A flash of the old Melanie in her eyes. “Well, that’s a dumb question. What was I doing there in the first place?”
He felt stupid. He’d called her. “Right. Sorry.”
Her expression changed. “Don’t ever say sorry to me, Ned. Not after this.”
He tried to make it a joke. “That’s a risky thing to tell a guy.”
She shook her head. “Not this time, it isn’t.”
His turn to look away, out over so much darkening beauty. “We should get down. This isn’t a normal place.”
“Neither are we,” said Melanie. “Normal. Are we?”
He hesitated. “I think we mostly are,” he said. “We will be. Can you walk, like that?”
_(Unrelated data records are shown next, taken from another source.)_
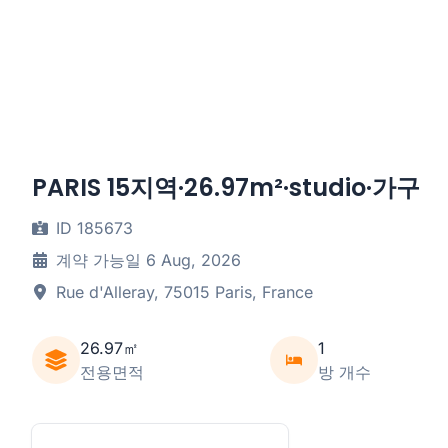
PARIS 15지역·26.97m²·studio·가구
ID 185673
계약 가능일 6 Aug, 2026
Rue d'Alleray, 75015 Paris, France
26.97㎡
1
전용면적
방 개수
She looked at her bare feet. “Not down a mountain, Ned. And it’ll be dark.”
He thought. “There’s a chapel I saw. Just below the peak. Not far. We may not be able to get inside, but there’s a courtyard, some shelter. I can call down from there.”
“Auto-dial Greg?”
It was Melanie again. Taller, but this was her. He smiled. Happiness was possible, it was almost here. “Very funny,” he said. Another thought. “Greg was pretty amazing, you know.”
“You’ll have to tell me. You’re right, though, we should go. I’m cold. Ysabel was…pretty tough, I guess.”
Ysabel had been many things, he thought.